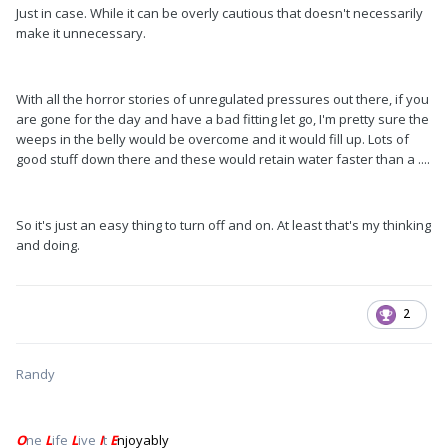
Just in case. While it can be overly cautious that doesn't necessarily
make it unnecessary.
With all the horror stories of unregulated pressures out there, if you
are gone for the day and have a bad fitting let go, I'm pretty sure the
weeps in the belly would be overcome and it would fill up. Lots of
good stuff down there and these would retain water faster than a ....
So it's just an easy thing to turn off and on. At least that's my thinking
and doing.
2
Randy
O
ne
L
ife
L
ive
I
t
E
njoyably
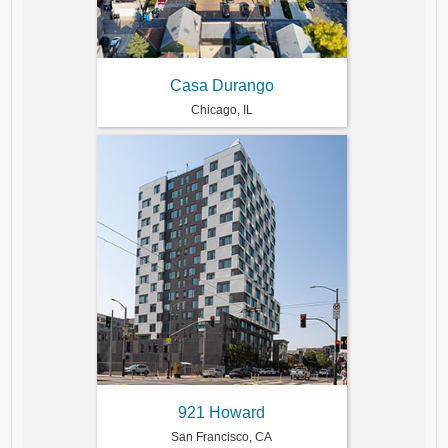
Casa Durango
Chicago, IL
921 Howard
San Francisco, CA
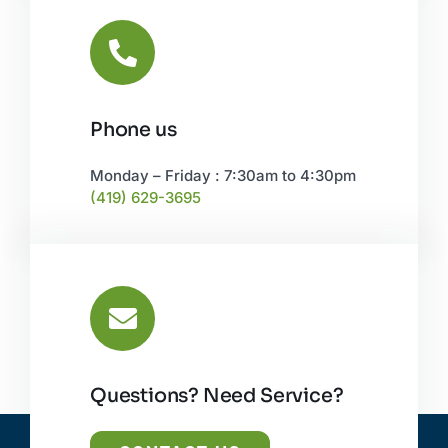
Phone us
Monday – Friday : 7:30am to 4:30pm
(419) 629-3695
Questions? Need Service?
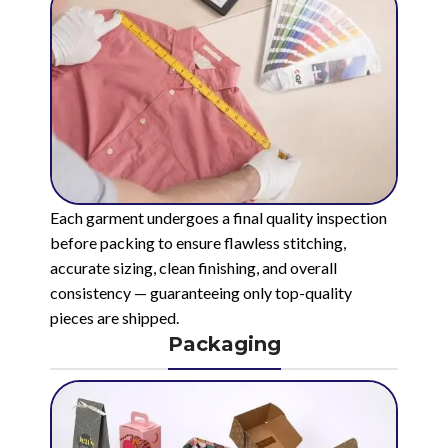
Each garment undergoes a final quality inspection
before packing to ensure flawless stitching,
accurate sizing, clean finishing, and overall
consistency — guaranteeing only top-quality
pieces are shipped.
Packaging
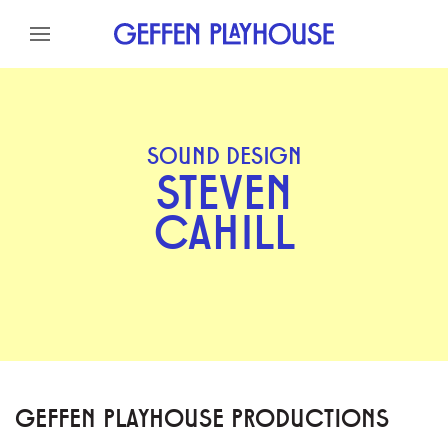
Skip to content
Skip to menu
Skip to footer
SOUND DESIGN
STEVEN
CAHILL
GEFFEN PLAYHOUSE PRODUCTIONS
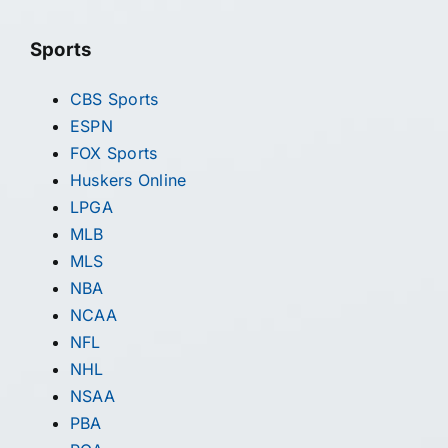
Sports
CBS Sports
ESPN
FOX Sports
Huskers Online
LPGA
MLB
MLS
NBA
NCAA
NFL
NHL
NSAA
PBA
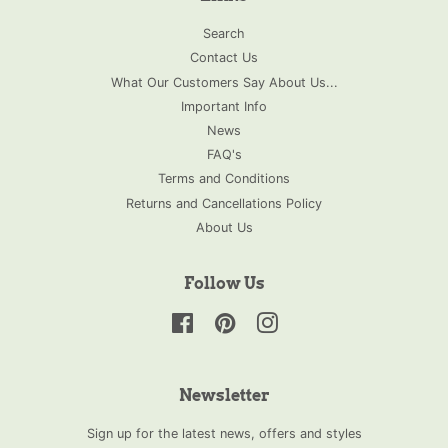
Search
Contact Us
What Our Customers Say About Us...
Important Info
News
FAQ's
Terms and Conditions
Returns and Cancellations Policy
About Us
Follow Us
Facebook
Pinterest
Instagram
Newsletter
Sign up for the latest news, offers and styles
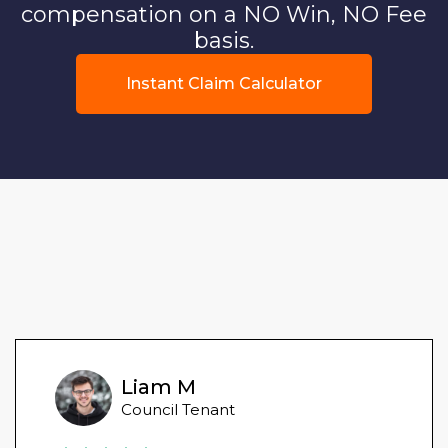
compensation on a NO Win, NO Fee
basis.
Instant Claim Calculator
Liam M
Council Tenant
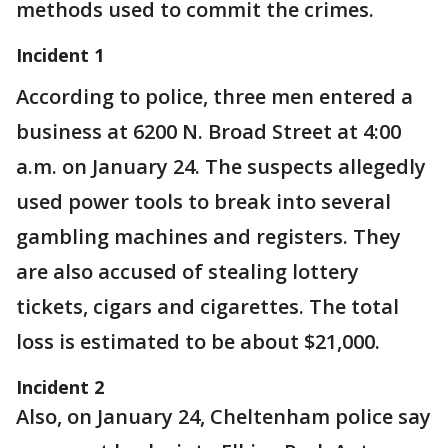
methods used to commit the crimes.
Incident 1
According to police, three men entered a
business at 6200 N. Broad Street at 4:00
a.m. on January 24. The suspects allegedly
used power tools to break into several
gambling machines and registers. They
are also accused of stealing lottery
tickets, cigars and cigarettes. The total
loss is estimated to be about $21,000.
Incident 2
Also, on January 24, Cheltenham police say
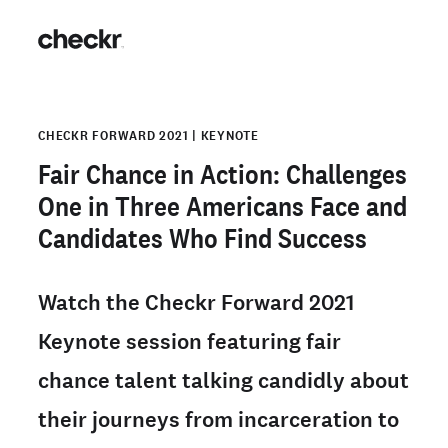
CHECKR FORWARD 2021 | KEYNOTE
Fair Chance in Action: Challenges
One in Three Americans Face and
Candidates Who Find Success
Watch the Checkr Forward 2021
Keynote session featuring fair
chance talent talking candidly about
their journeys from incarceration to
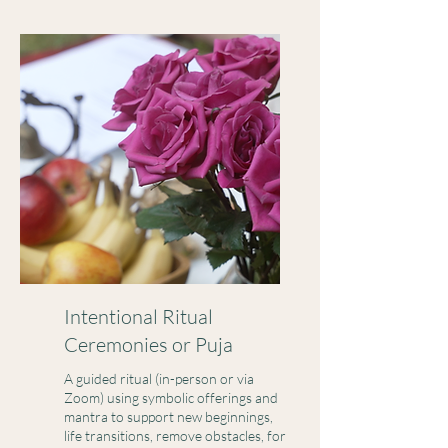
Intentional Ritual
Ceremonies or Puja
A guided ritual (in-person or via
Zoom) using symbolic offerings and
mantra to support new beginnings,
life transitions, remove obstacles, for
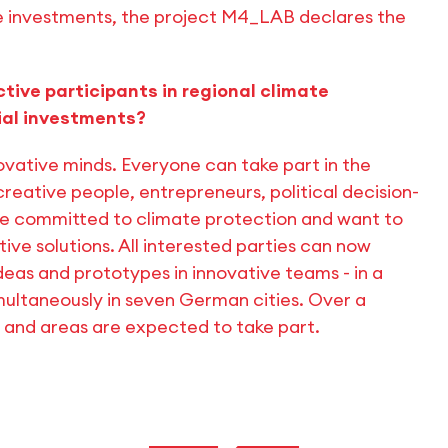
le investments, the project M4_LAB declares the
ive participants in regional climate
cial investments?
vative minds. Everyone can take part in the
reative people, entrepreneurs, political decision-
re committed to climate protection and want to
ive solutions. All interested parties can now
 ideas and prototypes in innovative teams - in a
multaneously in seven German cities. Over a
s and areas are expected to take part.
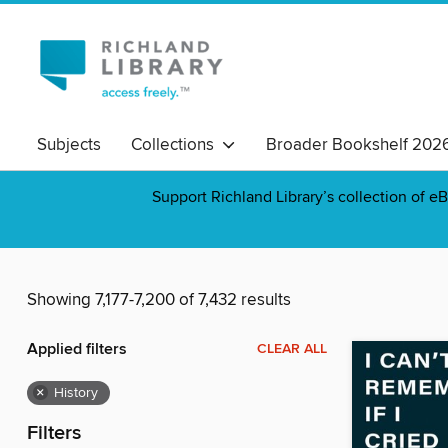
Subjects
Collections
Broader Bookshelf 202
Support Richland Library’s collection of eB
Showing 7,177-7,200 of 7,432 results
Applied filters
CLEAR ALL
×
History
Filters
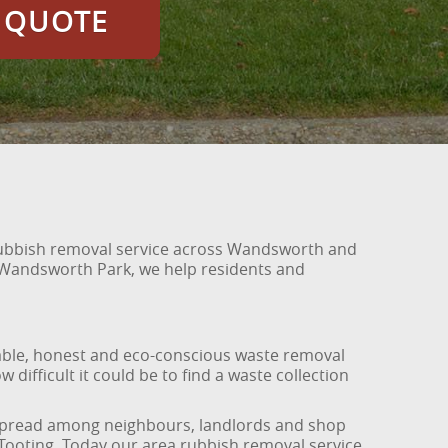
E QUOTE
 rubbish removal service across Wandsworth and
 Wandsworth Park, we help residents and
able, honest and eco-conscious waste removal
ifficult it could be to find a waste collection
y spread among neighbours, landlords and shop
Tooting. Today our area rubbish removal service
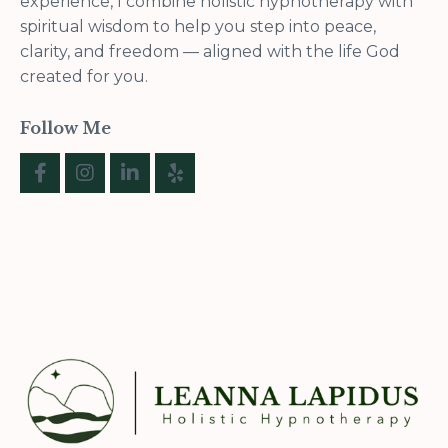
experience, I combine holistic hypnotherapy with
spiritual wisdom to help you step into peace,
clarity, and freedom — aligned with the life God
created for you.
Follow Me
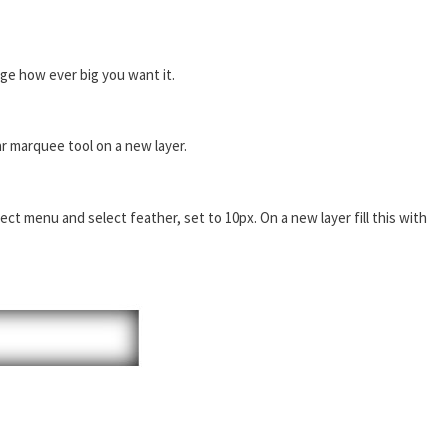
e how ever big you want it.
ar marquee tool on a new layer.
ct menu and select feather, set to 10px. On a new layer fill this with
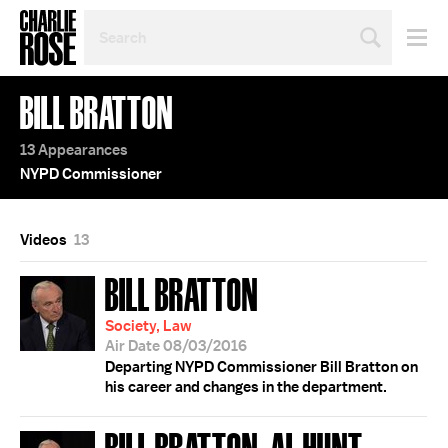
SEARCH
BY
PERSON,
TOPIC
BILL BRATTON
OR
YEAR
13 Appearances
NYPD Commissioner
Videos
13
BILL BRATTON
Society, Law
Air Date 08/03/2016
Departing NYPD Commissioner Bill Bratton on
his career and changes in the department.
BILL BRATTON; AL HUNT;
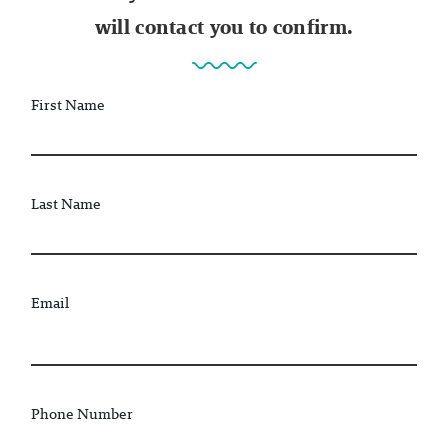
will contact you to confirm.
First Name
Last Name
Email
Phone Number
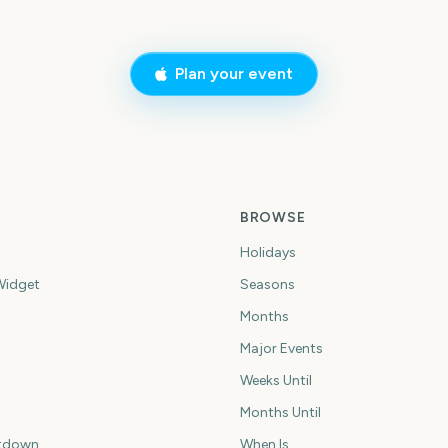
Plan your event
BROWSE
Holidays
idget
Seasons
Months
Major Events
Weeks Until
Months Until
tdown
When Is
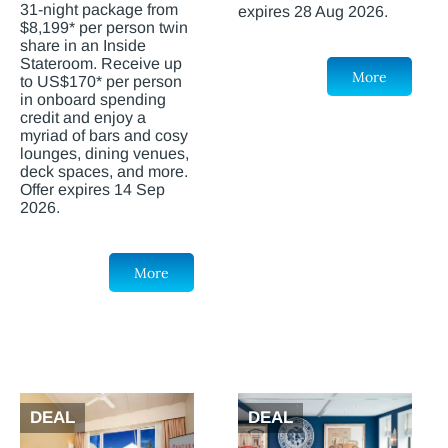
31-night package from
expires 28 Aug 2026.
$8,199* per person twin
share in an Inside
Stateroom. Receive up
More
to US$170* per person
in onboard spending
credit and enjoy a
myriad of bars and cosy
lounges, dining venues,
deck spaces, and more.
Offer expires 14 Sep
2026.
More
DEAL
DEAL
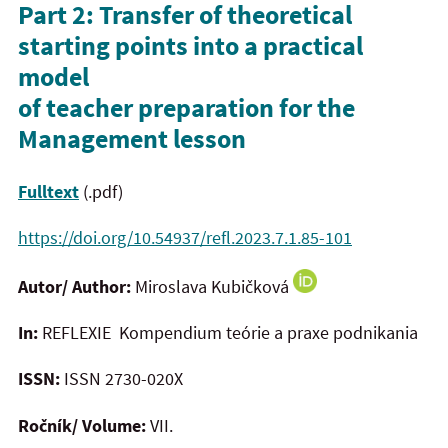
Part 2: Transfer of theoretical
starting points into a practical
model
of teacher preparation for the
Management lesson
Fulltext
(.pdf)
https://doi.org/10.54937/refl.2023.7.1.85-101
Autor/ Author:
Miroslava Kubičková
In:
REFLEXIE Kompendium teórie a praxe podnikania
ISSN:
ISSN 2730-020X
Ročník/ Volume:
VII.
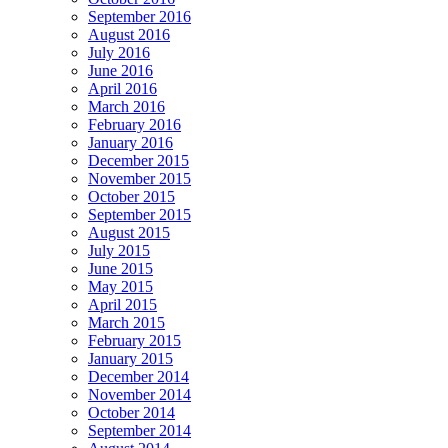
September 2016
August 2016
July 2016
June 2016
April 2016
March 2016
February 2016
January 2016
December 2015
November 2015
October 2015
September 2015
August 2015
July 2015
June 2015
May 2015
April 2015
March 2015
February 2015
January 2015
December 2014
November 2014
October 2014
September 2014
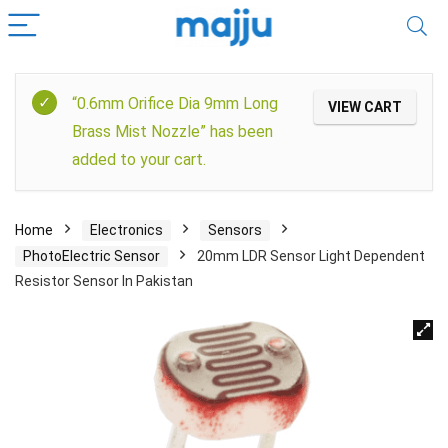
“0.6mm Orifice Dia 9mm Long
VIEW CART
Brass Mist Nozzle” has been
added to your cart.
Home
Electronics
Sensors
PhotoElectric Sensor
20mm LDR Sensor Light Dependent
Resistor Sensor In Pakistan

-------------------------

The records above are to be retyped exactly, with every picture left out.

Just in case. While it can be overly cautious that doesn't necessarily
make it unnecessary.
With all the horror stories of unregulated pressures out there, if you
are gone for the day and have a bad fitting let go, I'm pretty sure the
weeps in the belly would be overcome and it would fill up. Lots of
good stuff down there and these would retain water faster than a ....
So it's just an easy thing to turn off and on. At least that's my thinking
and doing.
2
Randy
O
ne
L
ife
L
ive
I
t
E
njoyably
Casa Durango
Chicago, IL
921 Howard
San Francisco, CA
Phone us
Monday – Friday : 7:30am to 4:30pm
(419) 629-3695
Questions? Need Service?
Each garment undergoes a final quality inspection
before packing to ensure flawless stitching,
accurate sizing, clean finishing, and overall
consistency — guaranteeing only top-quality
pieces are shipped.
Packaging
Skip to content
Skip to menu
Skip to footer
SOUND DESIGN
STEVEN
CAHILL
GEFFEN PLAYHOUSE PRODUCTIONS
Sports
CBS Sports
ESPN
FOX Sports
Huskers Online
LPGA
MLB
MLS
NBA
NCAA
NFL
NHL
NSAA
PBA
Search
Contact Us
What Our Customers Say About Us...
Important Info
News
FAQ's
Terms and Conditions
Returns and Cancellations Policy
About Us
Follow Us
Facebook
Pinterest
Instagram
Newsletter
Sign up for the latest news, offers and styles
compensation on a NO Win, NO Fee
basis.
Instant Claim Calculator
Liam M
Council Tenant
methods used to commit the crimes.
Incident 1
According to police, three men entered a
business at 6200 N. Broad Street at 4:00
a.m. on January 24. The suspects allegedly
used power tools to break into several
gambling machines and registers. They
are also accused of stealing lottery
tickets, cigars and cigarettes. The total
loss is estimated to be about $21,000.
Incident 2
Also, on January 24, Cheltenham police say
CHECKR FORWARD 2021 | KEYNOTE
Fair Chance in Action: Challenges
One in Three Americans Face and
Candidates Who Find Success
Watch the Checkr Forward 2021
Keynote session featuring fair
chance talent talking candidly about
their journeys from incarceration to
Intentional Ritual
Ceremonies or Puja
A guided ritual (in-person or via
Zoom) using symbolic offerings and
mantra to support new beginnings,
life transitions, remove obstacles, for
le investments, the project M4_LAB declares the
ive participants in regional climate
cial investments?
vative minds. Everyone can take part in the
reative people, entrepreneurs, political decision-
re committed to climate protection and want to
ive solutions. All interested parties can now
 ideas and prototypes in innovative teams - in a
multaneously in seven German cities. Over a
s and areas are expected to take part.
Subjects
Collections
Broader Bookshelf 202
Support Richland Library’s collection of eB
Showing 7,177-7,200 of 7,432 results
Applied filters
CLEAR ALL
×
History
Filters
E QUOTE
 rubbish removal service across Wandsworth and
 Wandsworth Park, we help residents and
able, honest and eco-conscious waste removal
ifficult it could be to find a waste collection
y spread among neighbours, landlords and shop
Tooting. Today our area rubbish removal service
experience, I combine holistic hypnotherapy with
spiritual wisdom to help you step into peace,
clarity, and freedom — aligned with the life God
created for you.
Follow Me
e how ever big you want it.
ar marquee tool on a new layer.
ct menu and select feather, set to 10px. On a new layer fill this with
SEARCH
BY
PERSON,
TOPIC
BILL BRATTON
OR
YEAR
13 Appearances
NYPD Commissioner
Videos
13
BILL BRATTON
Society, Law
Air Date 08/03/2016
Departing NYPD Commissioner Bill Bratton on
his career and changes in the department.
BILL BRATTON; AL HUNT;
will contact you to confirm.
First Name
Last Name
Email
Phone Number
Plan your event
BROWSE
Holidays
idget
Seasons
Months
Major Events
Weeks Until
Months Until
tdown
When Is
31-night package from
expires 28 Aug 2026.
$8,199* per person twin
share in an Inside
Stateroom. Receive up
More
to US$170* per person
in onboard spending
credit and enjoy a
myriad of bars and cosy
lounges, dining venues,
deck spaces, and more.
Offer expires 14 Sep
2026.
More
DEAL
DEAL
Part 2: Transfer of theoretical
starting points into a practical
model
of teacher preparation for the
Management lesson
Fulltext
(.pdf)
https://doi.org/10.54937/refl.2023.7.1.85-101
Autor/ Author:
Miroslava Kubičková
In:
REFLEXIE Kompendium teórie a praxe podnikania
ISSN:
ISSN 2730-020X
Ročník/ Volume:
VII.
September 2016
August 2016
July 2016
June 2016
April 2016
March 2016
February 2016
January 2016
December 2015
November 2015
October 2015
September 2015
August 2015
July 2015
June 2015
May 2015
April 2015
March 2015
February 2015
January 2015
December 2014
November 2014
October 2014
September 2014
“0.6mm Orifice Dia 9mm Long
VIEW CART
Brass Mist Nozzle” has been
added to your cart.
Home
Electronics
Sensors
PhotoElectric Sensor
20mm LDR Sensor Light Dependent
Resistor Sensor In Pakistan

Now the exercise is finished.